== Exercise ==
An exact reproduction of all the data is needed, with no images in it.

[Dataset entries]

##########

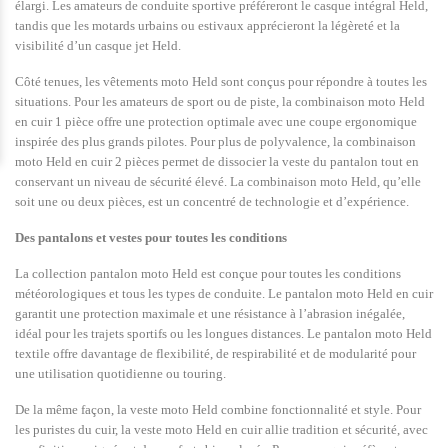
élargi. Les amateurs de conduite sportive préféreront le casque intégral Held,
tandis que les motards urbains ou estivaux apprécieront la légèreté et la
visibilité d’un casque jet Held.
Côté tenues, les vêtements moto Held sont conçus pour répondre à toutes les
situations. Pour les amateurs de sport ou de piste, la combinaison moto Held
en cuir 1 pièce offre une protection optimale avec une coupe ergonomique
inspirée des plus grands pilotes. Pour plus de polyvalence, la combinaison
moto Held en cuir 2 pièces permet de dissocier la veste du pantalon tout en
conservant un niveau de sécurité élevé. La combinaison moto Held, qu’elle
soit une ou deux pièces, est un concentré de technologie et d’expérience.
Des pantalons et vestes pour toutes les conditions
La collection pantalon moto Held est conçue pour toutes les conditions
météorologiques et tous les types de conduite. Le pantalon moto Held en cuir
garantit une protection maximale et une résistance à l’abrasion inégalée,
idéal pour les trajets sportifs ou les longues distances. Le pantalon moto Held
textile offre davantage de flexibilité, de respirabilité et de modularité pour
une utilisation quotidienne ou touring.
De la même façon, la veste moto Held combine fonctionnalité et style. Pour
les puristes du cuir, la veste moto Held en cuir allie tradition et sécurité, avec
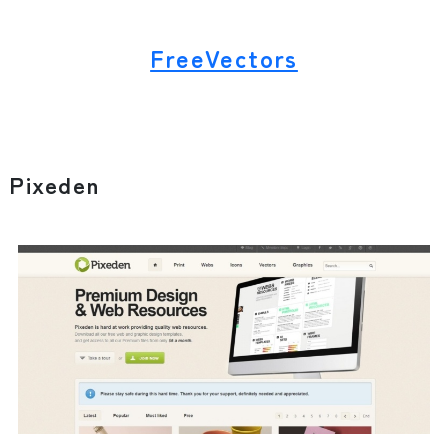
FreeVectors
Pixeden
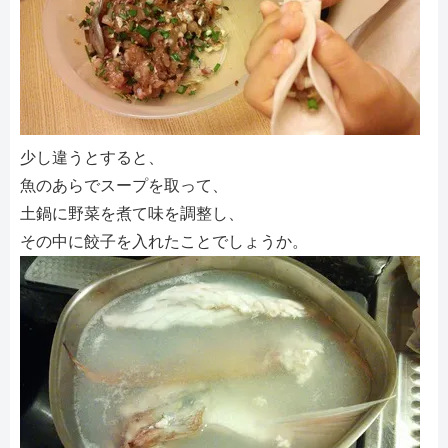
少し違うとすると、
魚のあらでスープを取って、
土鍋に野菜を煮て味を調整し、
その中に餃子を入れたことでしょうか。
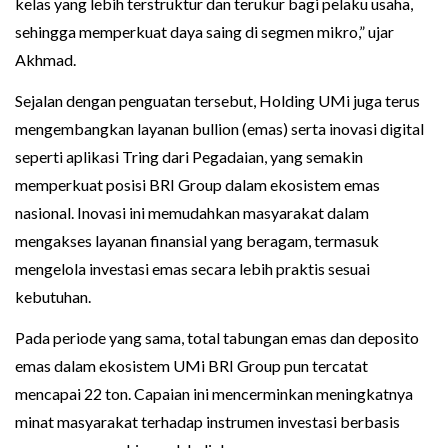
kelas yang lebih terstruktur dan terukur bagi pelaku usaha,
sehingga memperkuat daya saing di segmen mikro,” ujar
Akhmad.
Sejalan dengan penguatan tersebut, Holding UMi juga terus
mengembangkan layanan bullion (emas) serta inovasi digital
seperti aplikasi Tring dari Pegadaian, yang semakin
memperkuat posisi BRI Group dalam ekosistem emas
nasional. Inovasi ini memudahkan masyarakat dalam
mengakses layanan finansial yang beragam, termasuk
mengelola investasi emas secara lebih praktis sesuai
kebutuhan.
Pada periode yang sama, total tabungan emas dan deposito
emas dalam ekosistem UMi BRI Group pun tercatat
mencapai 22 ton. Capaian ini mencerminkan meningkatnya
minat masyarakat terhadap instrumen investasi berbasis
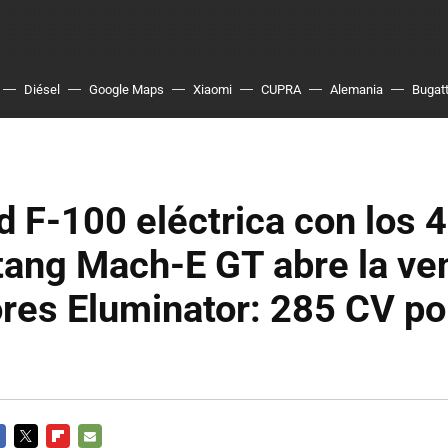
Diésel
Google Maps
Xiaomi
CUPRA
Alemania
Bugatt
d F-100 eléctrica con los 
tang Mach-E GT abre la ve
res Eluminator: 285 CV po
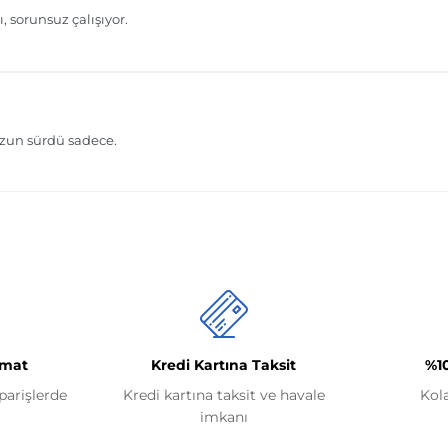
imat
Kredi Kartına Taksit
%1
iparişlerde
Kredi kartına taksit ve havale
Kol
imkanı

##########

== Response to this exercise ==
élargi. Les amateurs de conduite sportive préféreront le casque intégral Held,
tandis que les motards urbains ou estivaux apprécieront la légèreté et la
visibilité d’un casque jet Held.
Côté tenues, les vêtements moto Held sont conçus pour répondre à toutes les
situations. Pour les amateurs de sport ou de piste, la combinaison moto Held
en cuir 1 pièce offre une protection optimale avec une coupe ergonomique
inspirée des plus grands pilotes. Pour plus de polyvalence, la combinaison
moto Held en cuir 2 pièces permet de dissocier la veste du pantalon tout en
conservant un niveau de sécurité élevé. La combinaison moto Held, qu’elle
soit une ou deux pièces, est un concentré de technologie et d’expérience.
Des pantalons et vestes pour toutes les conditions
La collection pantalon moto Held est conçue pour toutes les conditions
météorologiques et tous les types de conduite. Le pantalon moto Held en cuir
garantit une protection maximale et une résistance à l’abrasion inégalée,
idéal pour les trajets sportifs ou les longues distances. Le pantalon moto Held
textile offre davantage de flexibilité, de respirabilité et de modularité pour
une utilisation quotidienne ou touring.
De la même façon, la veste moto Held combine fonctionnalité et style. Pour
les puristes du cuir, la veste moto Held en cuir allie tradition et sécurité, avec
FreeVectors
Pixeden
少し違うとすると、
魚のあらでスープを取って、
土鍋に野菜を煮て味を調整し、
その中に餃子を入れたことでしょうか。
kelas yang lebih terstruktur dan terukur bagi pelaku usaha,
sehingga memperkuat daya saing di segmen mikro,” ujar
Akhmad.
Sejalan dengan penguatan tersebut, Holding UMi juga terus
mengembangkan layanan bullion (emas) serta inovasi digital
seperti aplikasi Tring dari Pegadaian, yang semakin
memperkuat posisi BRI Group dalam ekosistem emas
nasional. Inovasi ini memudahkan masyarakat dalam
mengakses layanan finansial yang beragam, termasuk
mengelola investasi emas secara lebih praktis sesuai
kebutuhan.
Pada periode yang sama, total tabungan emas dan deposito
emas dalam ekosistem UMi BRI Group pun tercatat
mencapai 22 ton. Capaian ini mencerminkan meningkatnya
minat masyarakat terhadap instrumen investasi berbasis
Diésel
Google Maps
Xiaomi
CUPRA
Alemania
Bugatt
d F-100 eléctrica con los 
tang Mach-E GT abre la ve
res Eluminator: 285 CV po
imat
Kredi Kartına Taksit
%1
iparişlerde
Kredi kartına taksit ve havale
Kol
imkanı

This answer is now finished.